Foods containing saturated fats are known to relax the esophageal sphincter, a muscle in your lower esophagus that normally protects against reflux, opening for passage of food and drink and then closing and contracting for digestion. Other foods that can trigger relaxation of this muscle include fried foods, tomato-based products, caffeine, alcohol, chocolate, citrus fruit, carbonated beverages, desserts, ice cream and yogurt. Skim milk and low-fat or non-fat yogurt may however provide quick relief of symptoms, but lifestyle changes may have the most benefit.
Lying down or bending over after a meal can also lead to heartburn. Everyone has reflux from time to time. If you have ever burped and had an acid taste in your mouth, you have had reflux.

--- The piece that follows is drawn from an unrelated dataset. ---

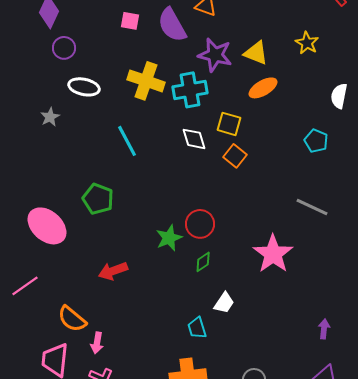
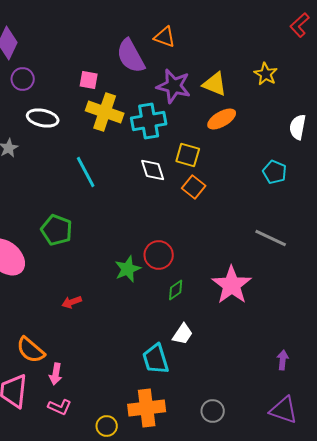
pink square: (130, 21) -> (89, 80), moved
green diamond: (203, 262) -> (176, 290), moved
red arrow: (113, 271) -> (72, 302), size x0.7
cyan trapezoid: (197, 328) -> (156, 359), size x1.4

4. Try different coffee growing regions
A study from 2015 found that drinking aloe vera syrup decreased the symptoms of GERD in 79 participants. Try mixing aloe vera syrup with water or juice to reduce inflammation and acid reflux.
However, because fat is also one of the causes of gastric acid reflux, health experts often recommend people who follow a stomach acid reflux diet to eat low-fat dairy products. Your stomach is full of naturally produced acid that helps break down food and protects the GI tract from infection. But, excess stomach acid can cause uncomfortable symptoms, pain, and even severe health problems. The most common symptom is heartburn (a.k.a. gastroesophageal reflux), which occurs when stomach acid leaks into the esophagus.
But dietary tweaks also can be key when trying to alleviate symptoms. While milk is acidic, it’s only very slightly so and while you’re experiencing heartburn it could reduce the acidity level. All whole grains are great for staving off reflux symptoms. But oatmeal might be particularly powerful, since it’s thick, gelatinous texture helps to coat the lining of your stomach. Have a bowl with low fat milk or almond milk-both are highly alkaline and low in fat.